The mixer is where notes become audio. Each of the up to 64 output rows has a mixer channel.

Click the instrument slot in a mixer channel to open the plugin browser. Select any AU or VST3 instrument. The instrument's audio output feeds the mixer channel.
Tip: Hosted instruments save their full state with the bank preset, including any patch or parameter values set within the instrument's own UI.
| Control | Description |
|---|---|
| Volume | Channel output level. |
| Pan | Stereo position (−100 left to +100 right). |
| Mute | Silence this channel without changing settings. |
| Solo | Mute all other channels. |
Each channel has 4 effect slots. Load AU or VST3 effects (EQ, reverb, compression, etc.) into any slot.
Each mixer channel has MIDI CC faders that scale incoming MIDI controller values before they reach the instrument. This is different from audio volume—you're shaping the MIDI signal itself.

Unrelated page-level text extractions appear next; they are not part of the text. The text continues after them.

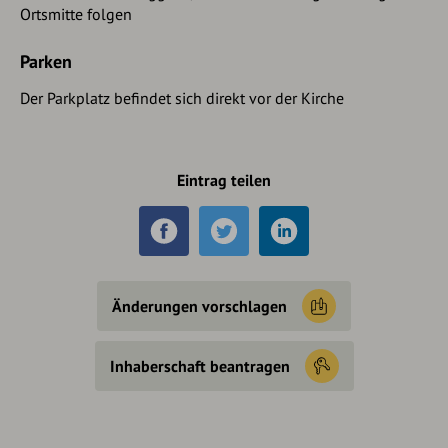
Ortsmitte folgen
Parken
Der Parkplatz befindet sich direkt vor der Kirche
Eintrag teilen
Änderungen vorschlagen
Inhaberschaft beantragen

The primary use for MIDI CC faders is achieving balance between different sections and sample libraries. By scaling mod wheel or expression rather than just mixer volume, you get a more natural balance:
Adjusting audio volume alone often sounds artificial—instruments get quieter but their timbre doesn't change. MIDI CC scaling makes instruments play softer, triggering quieter dynamic layers and producing a more realistic blend.
When a key filter with a fade zone is active on an input voice, the fade amount is forwarded to the corresponding mixer channel as a Fade Factor — a CC-scaled volume reduction. This ensures the velocity fade applied by the key filter results in a smooth volume crossfade at the mixer level too.